Making hypertufa pots—day 2 update

Here is a quick update to yesterday’s post on making hypertufa pots. I didn’t think I’d have something to show so soon but I do.

I checked the pots yesterday afternoon, about 7 hours after I’d make them. They had set enough to make drain holes. I used an apple corer like this one. This gadget had proven itself very handy when we made pots at the Sacramento Cactus & Succulent Society.


After punching out the holes I re-covered the pots with plastic to prevent them from drying too quickly.

This morning, about 24 hours later, I decided to check whether the cardboard boxes that I used as molds would come off. It couldn’t have been easier. The cardboard was moist and soft, and the boxes peeled apart with virtually no effort.


Outside dimensions (width x height x depth)

The texture of the walls was nice and smooth.


However, I was interested in a rougher texture—something that looked a little less man-made.
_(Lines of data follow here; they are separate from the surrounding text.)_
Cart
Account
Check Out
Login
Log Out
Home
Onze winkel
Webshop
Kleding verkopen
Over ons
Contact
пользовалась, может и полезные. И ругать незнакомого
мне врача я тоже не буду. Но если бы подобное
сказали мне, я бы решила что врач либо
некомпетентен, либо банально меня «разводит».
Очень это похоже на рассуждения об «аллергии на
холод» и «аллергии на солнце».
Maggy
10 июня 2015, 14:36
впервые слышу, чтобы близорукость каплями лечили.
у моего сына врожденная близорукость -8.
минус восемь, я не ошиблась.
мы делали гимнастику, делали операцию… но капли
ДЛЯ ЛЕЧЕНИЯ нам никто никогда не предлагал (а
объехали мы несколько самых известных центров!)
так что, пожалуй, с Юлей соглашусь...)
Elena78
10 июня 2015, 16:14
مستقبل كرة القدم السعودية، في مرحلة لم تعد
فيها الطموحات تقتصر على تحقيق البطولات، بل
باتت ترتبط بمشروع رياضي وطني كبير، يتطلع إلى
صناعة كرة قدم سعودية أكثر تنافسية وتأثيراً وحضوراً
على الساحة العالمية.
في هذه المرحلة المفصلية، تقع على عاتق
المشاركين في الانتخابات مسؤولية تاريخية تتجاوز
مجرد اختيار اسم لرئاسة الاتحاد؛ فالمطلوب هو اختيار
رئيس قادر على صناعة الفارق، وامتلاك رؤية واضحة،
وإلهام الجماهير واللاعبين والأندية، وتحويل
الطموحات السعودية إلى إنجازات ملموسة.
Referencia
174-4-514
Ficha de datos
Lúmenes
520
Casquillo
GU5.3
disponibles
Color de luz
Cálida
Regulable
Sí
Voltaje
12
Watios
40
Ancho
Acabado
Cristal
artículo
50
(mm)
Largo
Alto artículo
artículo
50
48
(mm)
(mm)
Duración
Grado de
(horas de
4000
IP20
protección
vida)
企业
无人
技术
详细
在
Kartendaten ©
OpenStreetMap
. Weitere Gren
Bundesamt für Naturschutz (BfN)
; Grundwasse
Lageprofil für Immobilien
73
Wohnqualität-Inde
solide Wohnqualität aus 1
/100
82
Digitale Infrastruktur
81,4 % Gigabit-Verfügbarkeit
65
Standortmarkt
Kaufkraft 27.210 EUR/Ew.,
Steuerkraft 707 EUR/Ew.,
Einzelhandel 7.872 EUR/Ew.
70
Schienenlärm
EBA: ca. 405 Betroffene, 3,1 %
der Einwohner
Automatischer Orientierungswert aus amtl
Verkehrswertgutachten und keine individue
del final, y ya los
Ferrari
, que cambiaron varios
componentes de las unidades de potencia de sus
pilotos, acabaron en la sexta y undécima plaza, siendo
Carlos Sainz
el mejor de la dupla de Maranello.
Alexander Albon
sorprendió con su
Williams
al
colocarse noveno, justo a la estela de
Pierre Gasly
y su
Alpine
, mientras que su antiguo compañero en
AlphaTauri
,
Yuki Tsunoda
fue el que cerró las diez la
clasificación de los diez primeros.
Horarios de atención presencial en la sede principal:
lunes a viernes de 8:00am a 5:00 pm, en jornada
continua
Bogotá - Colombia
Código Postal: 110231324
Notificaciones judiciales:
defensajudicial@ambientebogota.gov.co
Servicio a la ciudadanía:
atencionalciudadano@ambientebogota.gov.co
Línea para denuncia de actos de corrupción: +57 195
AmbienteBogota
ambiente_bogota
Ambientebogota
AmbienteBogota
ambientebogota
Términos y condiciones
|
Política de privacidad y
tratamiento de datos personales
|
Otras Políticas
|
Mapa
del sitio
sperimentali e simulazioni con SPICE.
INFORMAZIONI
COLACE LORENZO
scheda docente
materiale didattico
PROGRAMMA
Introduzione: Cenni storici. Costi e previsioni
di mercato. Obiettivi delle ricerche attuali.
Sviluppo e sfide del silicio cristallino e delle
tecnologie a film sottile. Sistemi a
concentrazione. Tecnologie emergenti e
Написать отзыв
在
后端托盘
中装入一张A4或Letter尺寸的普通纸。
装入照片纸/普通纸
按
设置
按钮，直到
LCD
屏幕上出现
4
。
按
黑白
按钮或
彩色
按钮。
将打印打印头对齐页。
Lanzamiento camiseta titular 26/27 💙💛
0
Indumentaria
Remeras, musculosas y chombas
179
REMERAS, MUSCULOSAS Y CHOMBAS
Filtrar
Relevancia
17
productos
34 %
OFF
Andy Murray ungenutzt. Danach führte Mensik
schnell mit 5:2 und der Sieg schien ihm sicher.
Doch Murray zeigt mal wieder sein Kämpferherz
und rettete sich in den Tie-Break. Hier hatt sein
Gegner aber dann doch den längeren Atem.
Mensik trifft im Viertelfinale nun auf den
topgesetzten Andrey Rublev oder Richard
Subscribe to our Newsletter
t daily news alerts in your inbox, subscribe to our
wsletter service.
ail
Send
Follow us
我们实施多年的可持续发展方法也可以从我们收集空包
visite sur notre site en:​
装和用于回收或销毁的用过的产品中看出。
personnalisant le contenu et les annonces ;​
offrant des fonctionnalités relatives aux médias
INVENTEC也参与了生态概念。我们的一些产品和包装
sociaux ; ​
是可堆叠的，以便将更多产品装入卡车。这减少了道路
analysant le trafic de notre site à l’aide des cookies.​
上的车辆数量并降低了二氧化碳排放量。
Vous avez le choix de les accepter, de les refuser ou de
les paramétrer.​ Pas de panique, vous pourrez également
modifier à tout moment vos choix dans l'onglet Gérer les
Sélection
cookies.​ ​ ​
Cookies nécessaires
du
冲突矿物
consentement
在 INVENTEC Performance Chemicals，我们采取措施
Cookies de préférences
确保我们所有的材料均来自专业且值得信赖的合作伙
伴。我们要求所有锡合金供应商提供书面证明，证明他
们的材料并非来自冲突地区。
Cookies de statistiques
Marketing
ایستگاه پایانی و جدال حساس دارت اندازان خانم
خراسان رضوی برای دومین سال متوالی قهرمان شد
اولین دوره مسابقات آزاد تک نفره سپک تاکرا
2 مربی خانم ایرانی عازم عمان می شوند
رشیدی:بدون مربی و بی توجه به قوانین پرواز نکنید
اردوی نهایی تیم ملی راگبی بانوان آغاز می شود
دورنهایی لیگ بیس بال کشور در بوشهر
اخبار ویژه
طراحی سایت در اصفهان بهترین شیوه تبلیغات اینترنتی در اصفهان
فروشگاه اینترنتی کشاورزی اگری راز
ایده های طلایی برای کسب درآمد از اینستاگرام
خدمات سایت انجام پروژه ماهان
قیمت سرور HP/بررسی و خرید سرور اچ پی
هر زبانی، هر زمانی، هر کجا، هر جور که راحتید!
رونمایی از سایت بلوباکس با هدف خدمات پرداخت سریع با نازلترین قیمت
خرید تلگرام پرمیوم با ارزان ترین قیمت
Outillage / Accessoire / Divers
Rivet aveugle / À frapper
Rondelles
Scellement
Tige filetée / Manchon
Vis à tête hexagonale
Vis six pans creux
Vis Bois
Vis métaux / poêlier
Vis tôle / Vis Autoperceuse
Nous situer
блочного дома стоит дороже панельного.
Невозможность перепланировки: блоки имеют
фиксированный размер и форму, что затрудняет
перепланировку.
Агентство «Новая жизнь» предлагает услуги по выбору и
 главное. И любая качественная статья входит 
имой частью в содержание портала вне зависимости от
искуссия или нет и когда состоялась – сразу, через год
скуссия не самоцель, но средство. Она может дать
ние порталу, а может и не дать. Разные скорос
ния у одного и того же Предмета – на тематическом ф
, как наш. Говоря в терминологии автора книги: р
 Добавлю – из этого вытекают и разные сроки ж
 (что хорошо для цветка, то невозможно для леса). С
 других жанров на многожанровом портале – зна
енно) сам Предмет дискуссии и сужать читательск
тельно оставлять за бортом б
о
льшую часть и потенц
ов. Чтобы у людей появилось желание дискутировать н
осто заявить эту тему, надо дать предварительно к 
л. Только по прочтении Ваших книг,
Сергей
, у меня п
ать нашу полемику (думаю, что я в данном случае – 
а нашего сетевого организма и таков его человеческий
This effect was easy to achieve using a wire brush:


Here are the brushed containers with outside dimensions (width x height x depth):


A close-up shows that the nylon fibers I added for extra strength are poking out here and there, which bothers me. After the hypertufa is completely dry, I will attempt to remove them. Or maybe once the pots have cured (and are lighter in color) the fibers won’t be as noticeable.


For now, the containers are wrapped in plastic once again. The goal is to slow down the drying process so the hypertufa doesn’t crack as it cures.

I’ll post another update after the pots have dried.


Making hypertufa pots for the first time


  1. I think I've read somewhere that you can use a blowtorch to burn those fibers that are sticking out. Or maybe just a creme brulee torch, if you don't have a blowtorch.

    1. Alison, that's a fantastic idea! I do have a creme brulee torch, and I always look for ways to use it (it works great on weeds in hard to reach places).

  2. Looks good Gerhard, and using the wire brush has made a noticeable difference too. And just to echo Alison, yes you can easily remove those nylon fibres with a little blowtorch. Looking forward to seeing your pots planted up!

  3. Looking good!

    Ah, the closeup shots reminded me: if you don't like the look of the perlite -- if it's too white for your tastes -- try vermiculite instead.

    1. Thank you for the great tip! No, I'm not particularly fond of perlite but I didn't know you can use vermiculite. I even have some vermiculite on hand. Will try it next time!

  4. These look fabulous Gerhard, nice job! The squares and rectangles are great shapes. So how long do you think you'll wait to plant them?

  5. I agree with the blowtorch idea. Just skim over it and they're gone. Do it early so the pots can continue on a natural aging process. Love all your sizes.